Question

The greatest common divisor \((G C D)\) of two integers is the largest integer that evenly divides each of the numbers. Write a function gcd that returns the greatest common divisor of two integers.

Short answer

Use the Euclidean algorithm in a function to find the GCD of two integers.

Step-by-step solution

Understand the Task

We need to write a function to calculate the greatest common divisor (GCD) of two integers. The GCD is the largest positive integer that divides both numbers without leaving a remainder.

Choose an Algorithm

The Euclidean algorithm is efficient for finding the GCD. It uses the principle that the GCD of two numbers also divides their difference. We will implement this algorithm to solve the problem.

Implement the Euclidean Algorithm

We will create a function called `gcd` that takes two integers `a` and `b` and returns their GCD using the following steps: 1. If `b` is 0, return `a` as the GCD. 2. Otherwise, set `a` to `b` and `b` to the remainder of the division `a % b`, and repeat the process.

Write the Function

Here's how the function is written in Python: ```python def gcd(a, b): while b != 0: a, b = b, a % b return a ```

Test the Function

To ensure the function works correctly, test it with some example inputs: - `gcd(48, 18)` should return 6. - `gcd(101, 103)` should return 1, since these numbers are coprime. - `gcd(0, 5)` should return 5, since any number is a divisor of 0.

Key concepts

Understanding the Euclidean Algorithm

The Euclidean algorithm is a well-known and efficient method to compute the greatest common divisor (GCD) of two positive integers. This algorithm is based on a few simple principles that make it both powerful and straightforward. At its core, the Euclidean algorithm relies on the fact that the GCD of two numbers is the same as the GCD of the smaller number and the remainder of dividing the larger number by the smaller one.

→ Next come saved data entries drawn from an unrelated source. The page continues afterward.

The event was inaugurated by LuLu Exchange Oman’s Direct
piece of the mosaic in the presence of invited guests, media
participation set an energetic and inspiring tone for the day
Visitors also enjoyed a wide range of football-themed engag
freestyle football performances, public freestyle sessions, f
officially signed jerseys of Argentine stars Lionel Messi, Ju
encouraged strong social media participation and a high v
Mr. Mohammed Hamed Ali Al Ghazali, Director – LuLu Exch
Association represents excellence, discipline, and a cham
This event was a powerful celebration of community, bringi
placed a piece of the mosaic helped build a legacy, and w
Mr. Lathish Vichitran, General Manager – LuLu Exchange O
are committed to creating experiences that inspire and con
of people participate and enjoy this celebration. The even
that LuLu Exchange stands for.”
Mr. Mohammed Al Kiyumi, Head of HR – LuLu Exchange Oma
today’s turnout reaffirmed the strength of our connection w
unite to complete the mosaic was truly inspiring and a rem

Here's how the algorithm typically works:

• Take two numbers, say `a` and `b`, where `a > b`.
• Calculate the remainder of `a` divided by `b`, that is `r = a % b`.
• Replace `a` with `b`, and `b` with `r`.
• Repeat the steps until `b` becomes 0.

When `b` is zero, the GCD is the current value of `a`. This process is fast and often involves a few iterations, especially for smaller numbers. Additionally, it doesn't require any form of multiplication or division beyond finding the remainder, which makes it computationally efficient.

Greatest Common Divisor (GCD) Defined

The greatest common divisor (GCD) of two integers is the largest integer that can exactly divide both numbers without leaving a remainder. Finding the GCD is a common task in mathematics and computer science because it simplifies problems related to ratios and fractions.

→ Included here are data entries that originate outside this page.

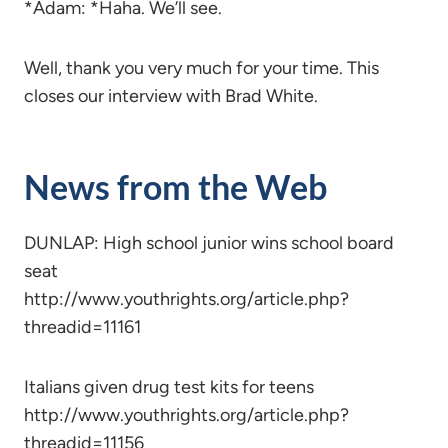
*Adam: *Haha. We’ll see.
Well, thank you very much for your time. This
closes our interview with Brad White.
News from the Web
DUNLAP: High school junior wins school board
seat
http://www.youthrights.org/article.php?
threadid=11161
Italians given drug test kits for teens
http://www.youthrights.org/article.php?
threadid=11156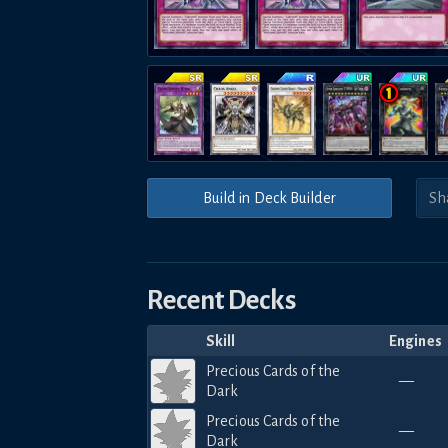
Build in Deck Builder
Recent Decks
Skill
Engines
Precious Cards of the
—
Dark
Precious Cards of the
—
Dark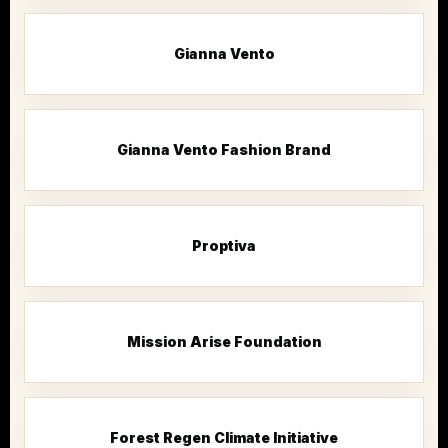
Gianna Vento
Gianna Vento Fashion Brand
Proptiva
Mission Arise Foundation
Forest Regen Climate Initiative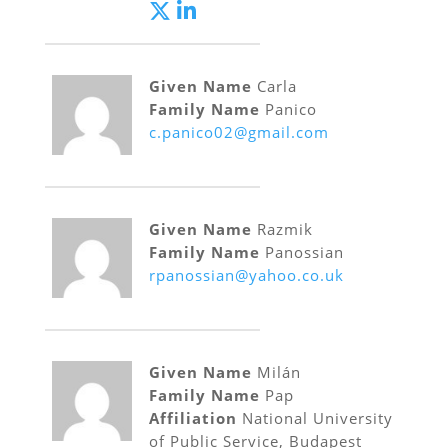
Given Name
Carla
Family Name
Panico
c.panico02@gmail.com
Given Name
Razmik
Family Name
Panossian
rpanossian@yahoo.co.uk
Given Name
Milán
Family Name
Pap
Affiliation
National University
of Public Service, Budapest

Consider the numbers 48 and 18 as an example:

• The divisors of 48 include: 1, 2, 3, 4, 6, 8, 12, 16, 24, 48.
• The divisors of 18 include: 1, 2, 3, 6, 9, 18.
• The largest common divisor from these lists is 6, making it the GCD of 48 and 18.

Finding the GCD is especially useful in reducing fractions to their lowest terms and when determining common denominators. The Euclidean algorithm simplifies this process greatly by providing an iterative method to find the GCD without listing all divisors.

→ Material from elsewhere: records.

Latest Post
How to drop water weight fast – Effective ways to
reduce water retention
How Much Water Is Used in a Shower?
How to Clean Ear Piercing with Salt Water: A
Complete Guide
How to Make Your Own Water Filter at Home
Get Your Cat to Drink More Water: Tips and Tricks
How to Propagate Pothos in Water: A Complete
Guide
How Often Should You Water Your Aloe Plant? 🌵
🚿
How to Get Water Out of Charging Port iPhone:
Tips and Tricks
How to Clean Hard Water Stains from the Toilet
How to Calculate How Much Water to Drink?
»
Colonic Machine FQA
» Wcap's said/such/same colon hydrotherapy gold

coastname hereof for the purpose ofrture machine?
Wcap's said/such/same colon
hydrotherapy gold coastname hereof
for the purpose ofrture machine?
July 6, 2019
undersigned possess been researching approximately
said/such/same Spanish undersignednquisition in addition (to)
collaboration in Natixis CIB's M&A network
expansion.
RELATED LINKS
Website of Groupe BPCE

Implementing a GCD Function in C++

To solve the problem of finding the GCD using C++, we apply the logic of the Euclidean algorithm in a function. Implementing a function involves defining the function parameters and using a loop to follow the algorithm's steps until the desired result is obtained.

Below is a simple implementation of the GCD function in C++: ```cpp int gcd(int a, int b) { while (b != 0) { int temp = b; b = a % b; a = temp; } return a; } ``` This function works by continuing to apply the algorithm until `b` becomes zero, at which point `a` contains the GCD. Let's break down this code:

• The function `gcd` takes two integer arguments, `a` and `b`.
• Within the `while` loop, the remainder of `a` divided by `b` replaces `b`, and `a` takes the value of `b`.
• The loop continues until `b` equals zero, ensuring that `a` is the GCD at the end.

This function is efficient and concise, making it suitable for various applications where computation of the GCD is necessary.